Segundo pesquisadores, evolução da mão permite combinar habilidade com apoio para golpes

A mão humana pode ter evoluído para se servir melhor à agressão, segundo um estudo realizado por pesquisadores da Universidade de Utah, nos Estados Unidos.

Os pesquisadores usaram instrumentos para medir a força e a aceleração quando praticantes de artes marciais golpeavam sacos de pancadas.

Eles descobriram que a estrutura do punho provê o apoio que aumenta a habilidade dos nós dos dedos de transmitir a força de um golpe.
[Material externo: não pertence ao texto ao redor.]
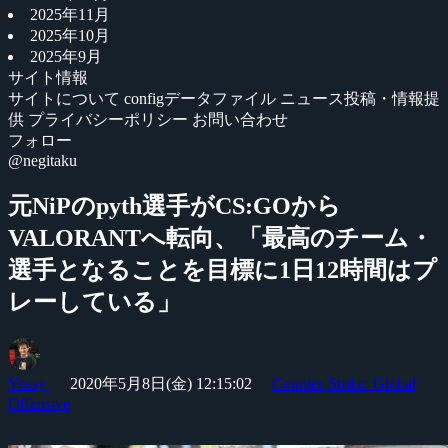
2025年11月
2025年10月
2025年9月
サイト情報
サイトについて
configデータファイル
ニュース投稿・情報提
供
プライバシーポリシー
お問い合わせ
フォロー
@negitaku
元NiPのpyth選手がCS:GOから
VALORANTへ転向、「最高のチーム・
選手となることを目標に1日12時間はプ
レーしている」
Yossy
2020年5月8日(金) 12:15:02
Counter-Strike: Global
Offensive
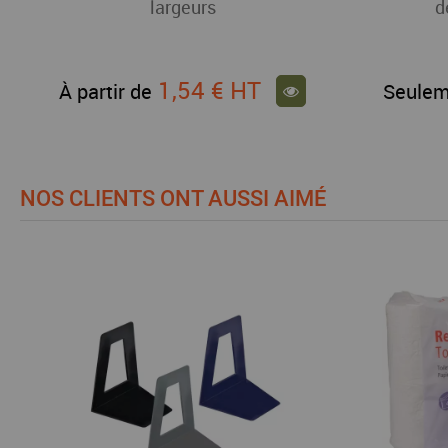
largeurs
d
1,54 €
HT
À partir de
Seulem
NOS CLIENTS ONT AUSSI AIMÉ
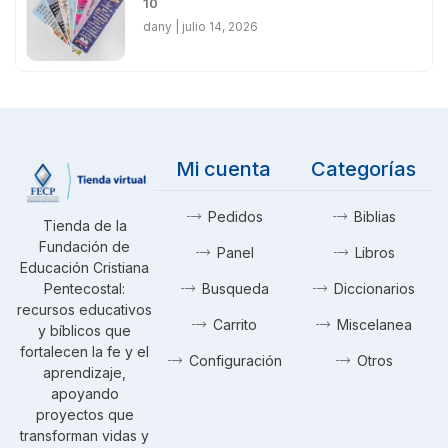
10
dany
julio 14, 2026
Mi cuenta
Categorías
Pedidos
Biblias
Tienda de la
Fundación de
Panel
Libros
Educación Cristiana
Pentecostal:
Busqueda
Diccionarios
recursos educativos
Carrito
Miscelanea
y bíblicos que
fortalecen la fe y el
Configuración
Otros
aprendizaje,
apoyando
proyectos que
transforman vidas y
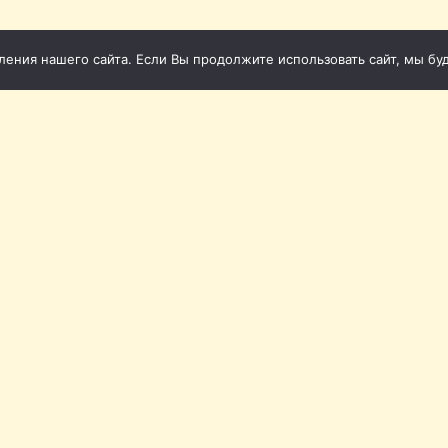
ния нашего сайта. Если Вы продолжите использовать сайт, мы буде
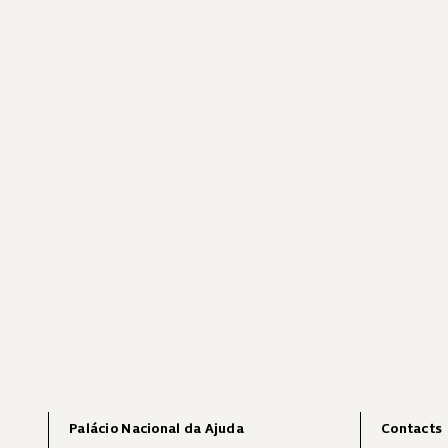
Palácio Nacional da Ajuda
Contacts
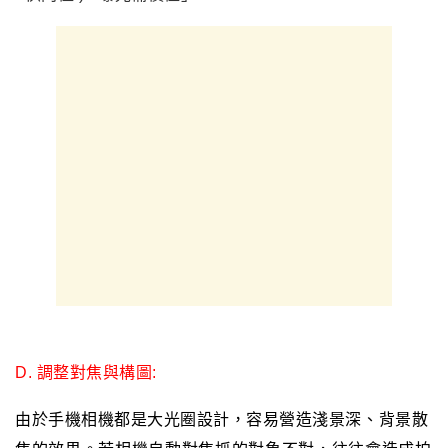
D. 調整對焦與構圖:
由於手機相機都是大光圈設計
，容易
營造
淺景深
、
背景散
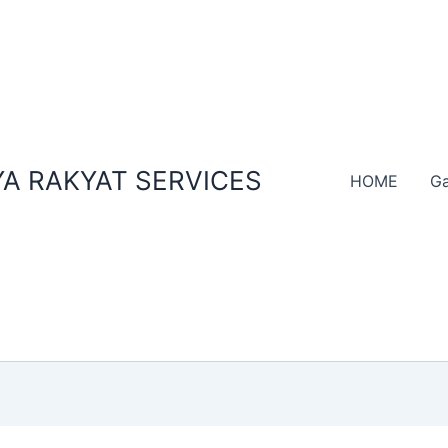
A RAKYAT SERVICES
HOME
Ga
Os detalhes da pesquisa foram publicados na revista especializada Journal of Experimental Biology.

'Vantagem de desempenho'

"Ficamos surpresos em saber que os golpes de mão fechada não têm mais força do que os com a mão aberta", disse à BBC um dos autores do estudo, David Carrier.

Logicamente, a superfície atingida com o punho fechado é menor, então há um impacto maior do que com a mão aberta.

"A força por área é maior em um golpe com punho fechado e isso é o que causa os danos localizados no tecido atingido", explica Carrier.

"Há uma vantagem de desempenho nesse sentido. Mas o foco real do estudo era descobrir se as proporções da mão humana permitiam apoio (para os golpes)", diz.

Os pesquisadores descobriram que fechar o punho realmente provê uma proteção maior para os ossos delicados da mão. Fechar o punho aumenta em quatro vezes a rigidez das juntas metacarpo-falangeais (que são visíveis quando o punho é fechado).

Fechar o punho também dobra a capacidade das falanges proximais (os ossos dos dedos que se articulam com as juntas metacarpo-falangeais) de transmitir a força do golpe.

Animais agressivos

Os pesquisadores afirmam que a mão humana também foi moldada pela necessidade de habilidade manual, mas afirmam que várias proporções diferentes da mão seriam compatíveis com uma melhor habilidade para manipular objetos.

"Entretanto, pode haver somente um conjunto de proporções esqueletais que permitem que a mão funcione tanto como um mecanismo para manipulação precisa quanto como um taco para golpes", afirmam os autores do estudo.

"Por fim, a importância evolutiva da mão humana pode estar em sua notável habilidade para servir a duas funções incompatíveis, mas intrinsecamente humanas", observam.

Para Carrier, muitos pesquisadores podem ter evitado esse tipo de análise por aversão à ideia de que a agressão pode ter tido um papel em moldar o corpo humano.

"Acho que há muita resistência, talvez mais entre acadêmicos do que na população em geral, à ideia de que em algum nível os humanos são por natureza animais agressivos. Eu realmente acho que essa atitude, e as pessoas que tentam afirmar que não temos uma natureza, não nos ajudam", argumenta.

"Acho que estaríamos melhor se enfrentássemos a realidade de que temos emoções fortes e que às vezes elas nos levam a nos comportarmos de maneira violenta. Se aceitássemos isso, estaríamos em condições melhores de prevenir a violência no futuro", diz.